----- Records for this task -----

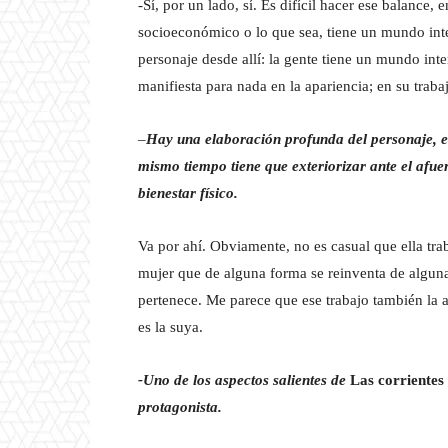
-Sí, por un lado, sí. Es difícil hacer ese balance,
socioeconómico o lo que sea, tiene un mundo inte
personaje desde allí: la gente tiene un mundo in
manifiesta para nada en la apariencia; en su traba
–
Hay una elaboración profunda del personaje, en
mismo tiempo tiene que exteriorizar ante el afuer
bienestar físico.
Va por ahí. Obviamente, no es casual que ella tr
mujer que de alguna forma se reinventa de alguna
pertenece. Me parece que ese trabajo también la a
es la suya.
-Uno de los aspectos salientes de
Las corrientes
protagonista.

-----

**Exercise goal**
Say how many lines of the material above contain the string "tiene". Write nothing but the number.

**Answer below**
3